For cell growth assays, 50,000 TM were washed with 1X PBS and resuspended in RPMI-1640/10% FBS and seeded in triplicate using a multi-channel pipette into 96-well plates at day 0 in the absence of IL2. Cells were treated with either DMSO, 25 ng/ml PMA, 1 μM Ionomycin, 25 ng/ml PMA + 1 μM Ionomycin, or Dynabeads human T-activator anti-TCR/anti-CD28 (Gibco, 11132) (1 bead/cell) in a final volume of 0.1 ml. An additional 0.1 ml of media was added on day 4, for final volume of 0.2 ml to prevent overcrowding. On days 1, 2, 4, 6, and 9, cells were pelleted and thoroughly resuspended in 0.1–0.2 ml then counted using a hemocytometer to calculate cells/ml.

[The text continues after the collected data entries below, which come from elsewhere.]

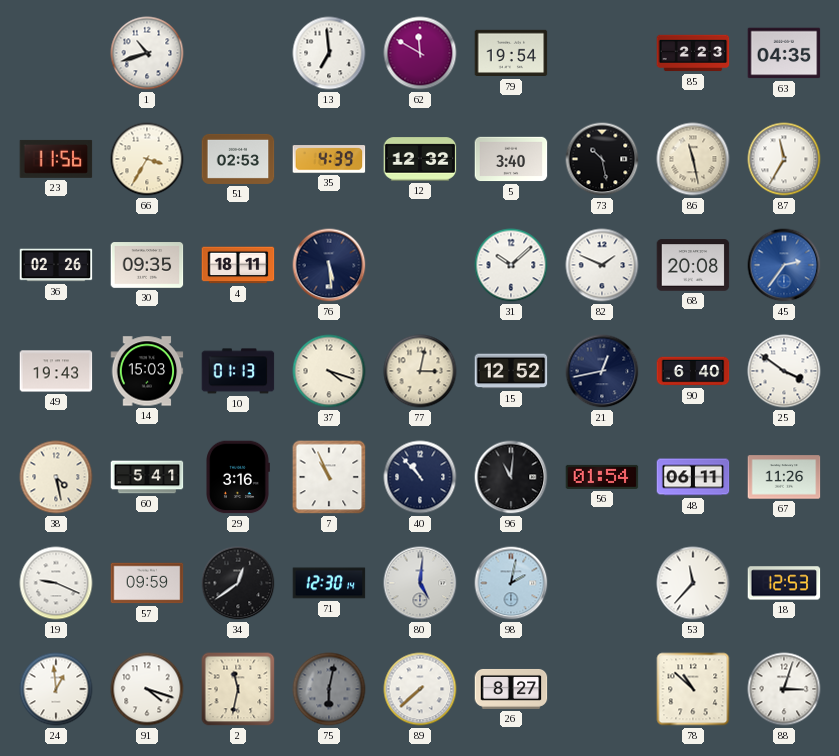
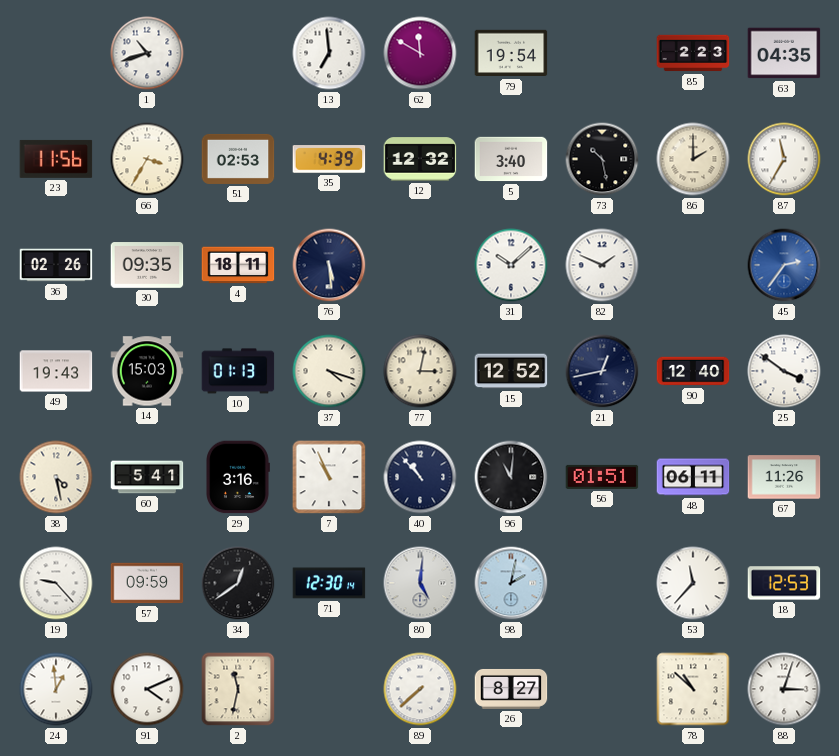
86: 11:28 -> 2:00
68: 20:08 -> none
90: 6:40 -> 12:40
56: 01:54 -> 01:51
19: 9:19 -> 9:23
91: 4:18 -> 4:11
75: 6:02 -> none
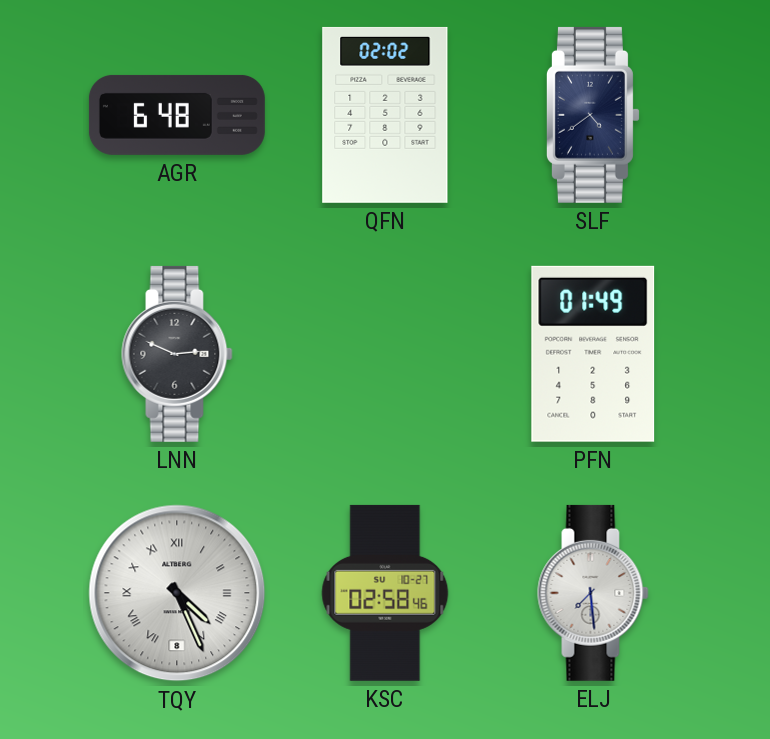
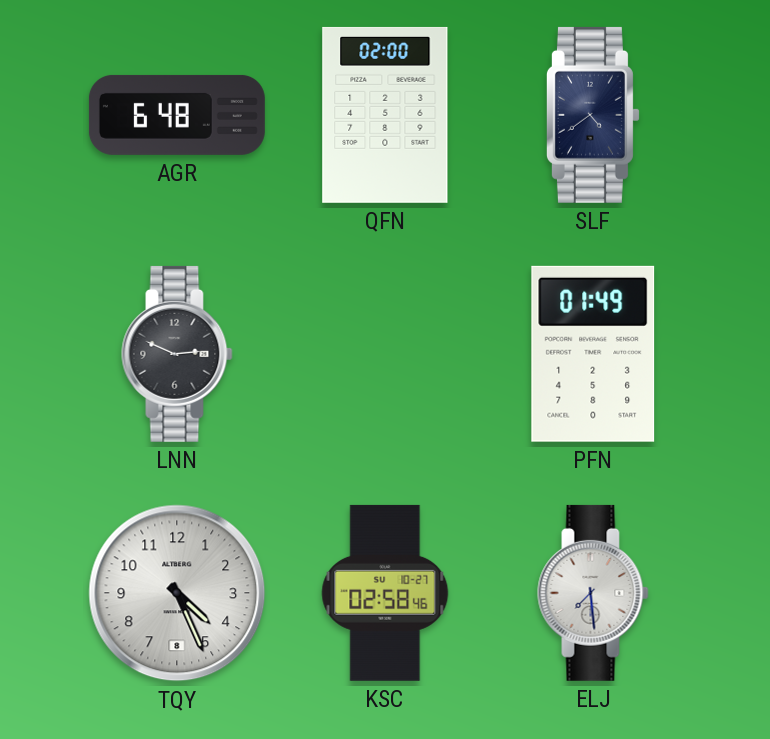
QFN: 02:02 -> 02:00
TQY numerals: Roman -> Arabic
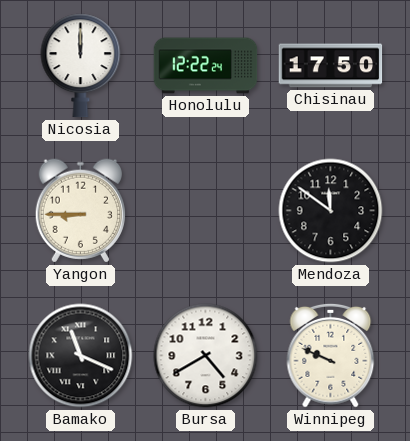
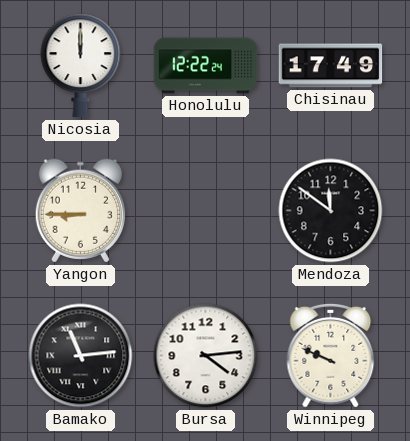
Chisinau: 17:50 -> 17:49
Bamako: 11:19 -> 11:14
Bursa: 4:40 -> 4:14
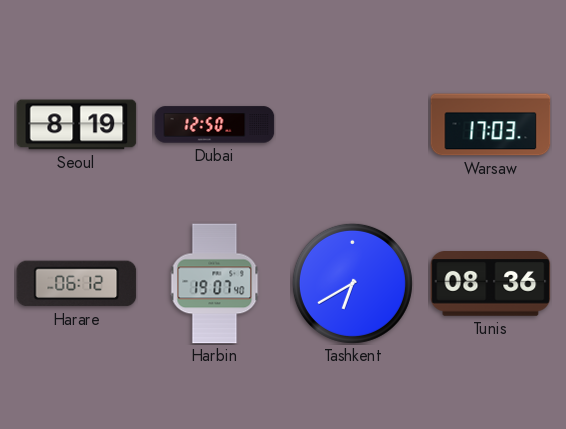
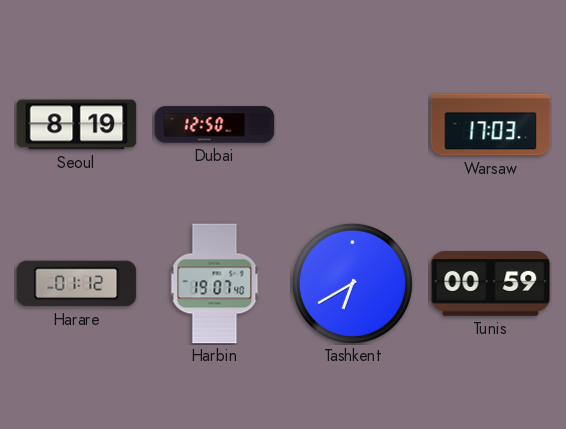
Harare: 06:12 -> 01:12
Tunis: 08:36 -> 00:59
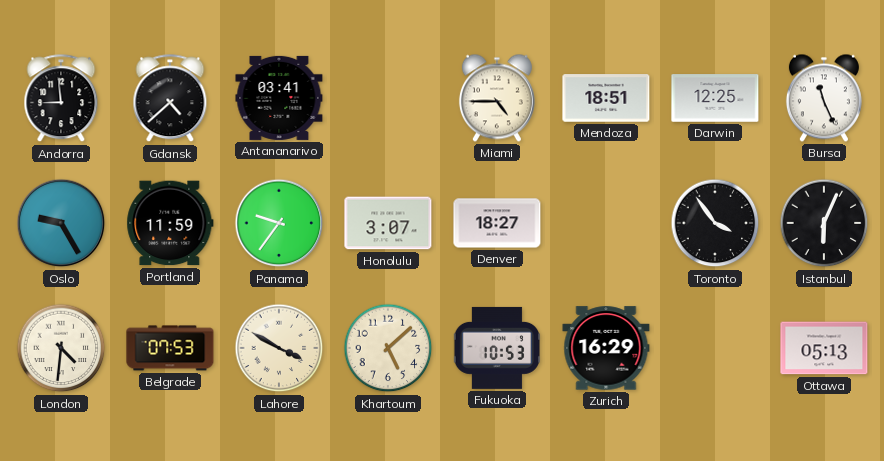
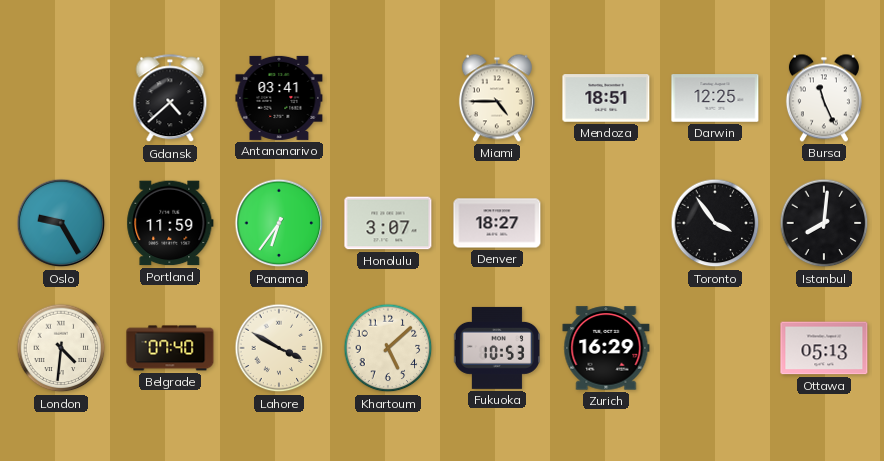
Andorra: 8:59 -> none
Panama: 9:36 -> 6:36
Istanbul: 6:04 -> 8:01
Belgrade: 07:53 -> 07:40
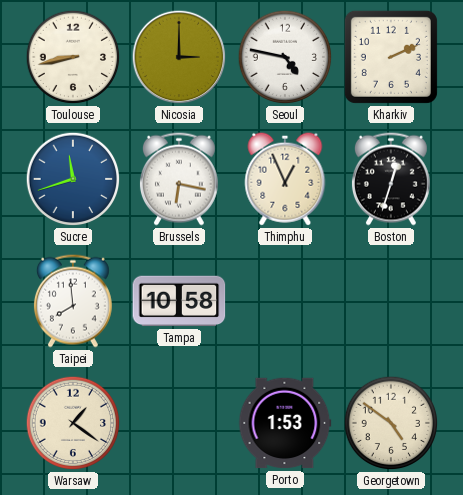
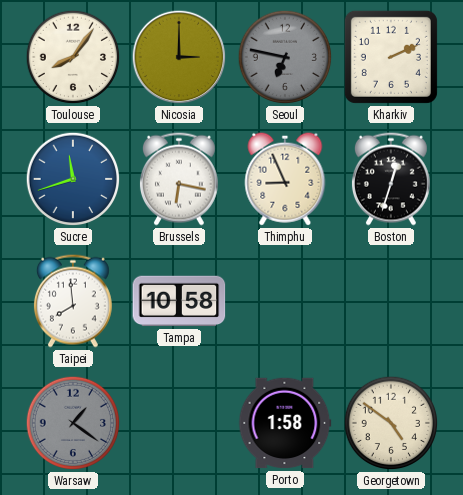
Toulouse: 8:43 -> 8:06
Seoul: 4:47 -> 6:47
Seoul dial: white -> grey
Thimphu: 12:56 -> 8:56
Warsaw dial: cream -> grey
Porto: 1:53 -> 1:58
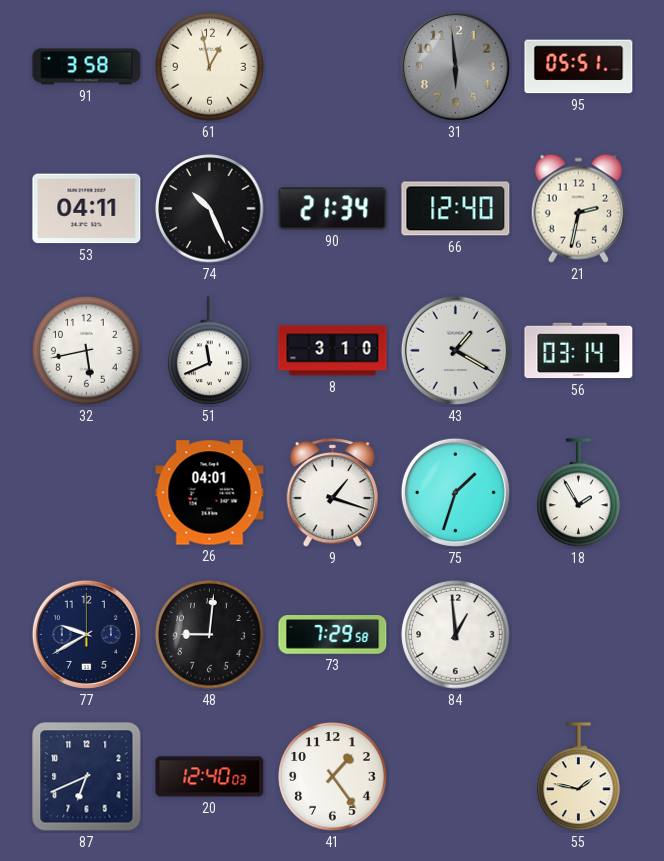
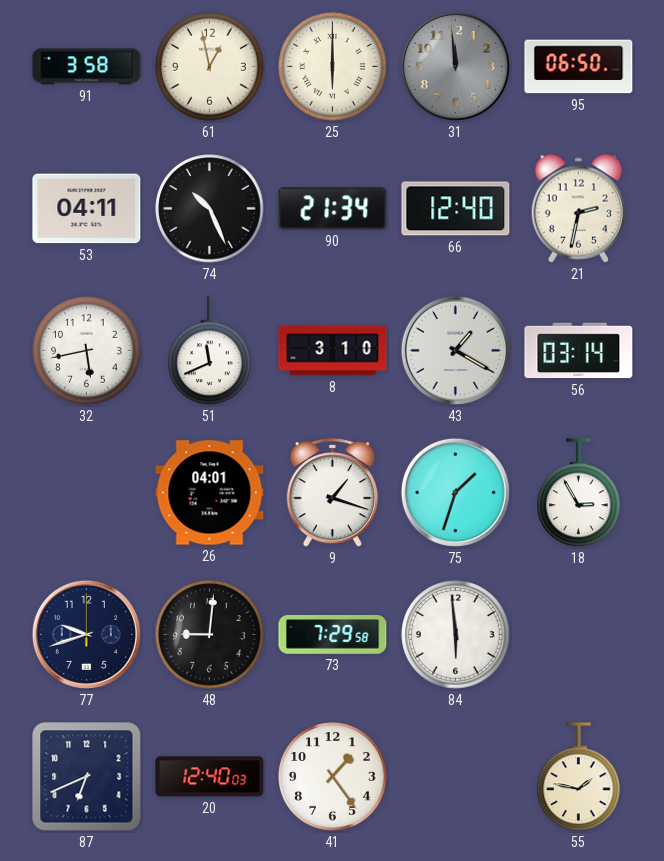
25: none -> 6:00
31: 5:59 -> 11:59
95: 05:51 -> 06:50
18: 1:55 -> 2:55
77: 9:40 -> 9:42
84: 12:59 -> 5:59
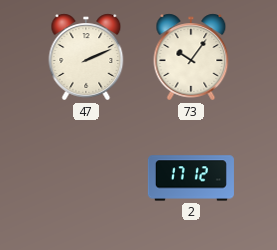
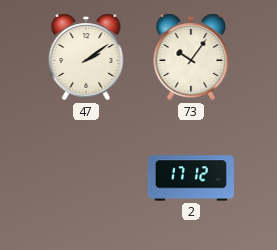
47: 2:11 -> 2:09
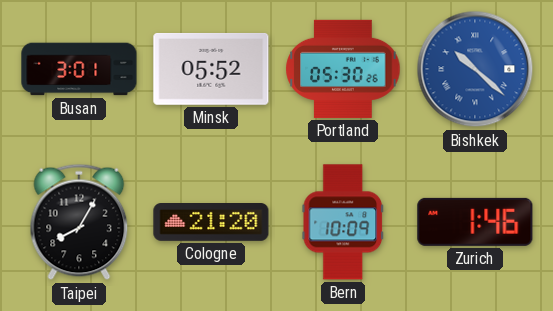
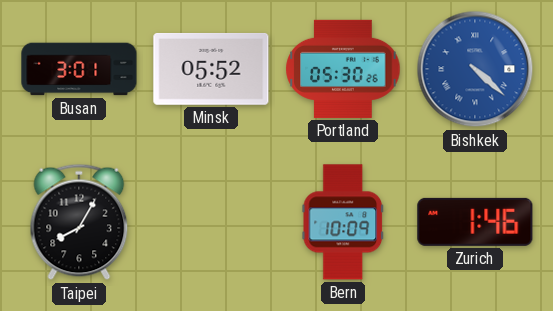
Bishkek: 10:22 -> 4:22
Cologne: 21:20 -> none
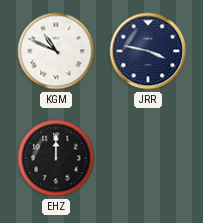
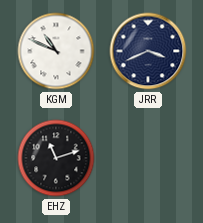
JRR: 3:47 -> 3:41
EHZ: 12:00 -> 11:12
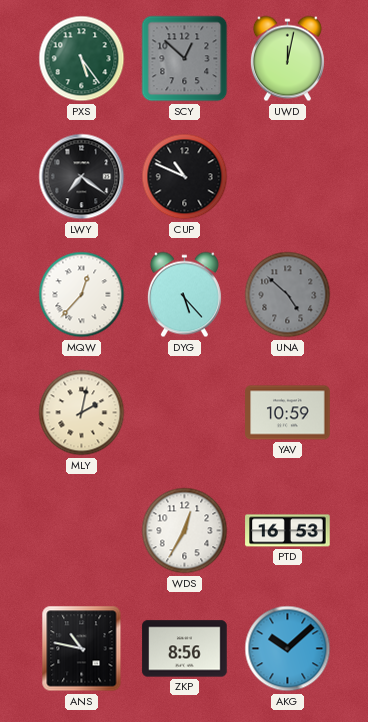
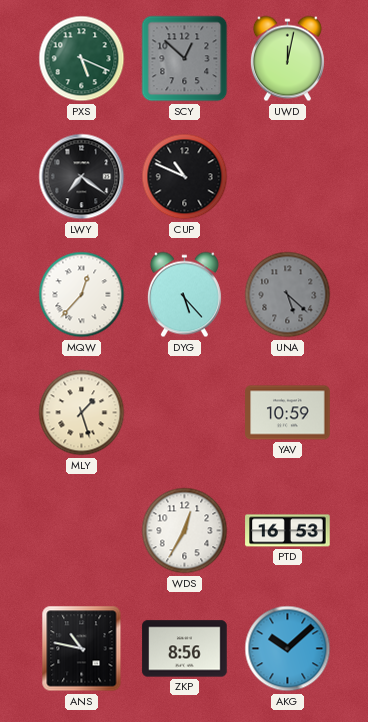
PXS: 5:24 -> 5:19
UNA: 4:52 -> 5:22
MLY: 2:02 -> 1:27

Treatment of Jkt-HIVLuc cells with LRAs

Lentiviruses were generated and cells transduced as described above. After 30 h, 2 × 105 transduced cells per sample were treated with increasing amounts (0–500 mM) of LRAs (JQ1 (APExBIO, A8181), TSA (Sigma, T8552), SAHA (APEXbio, A4084)) in replicates. Cells were incubated in a final volume of 200 μl for 18 h at 37 °C. Firefly luciferase reporter activity was measured by incubating ~2 × 105 cells in 25 μl lysis buffer (Promega, E1531) for 5 min while orbital shaking and using 20 μl of lysate with 20 μl of Luciferase Kit substrate (Promega, E1501).

Reporting summary

Further information on research design is available in the Nature Research Reporting Summary linked to this article.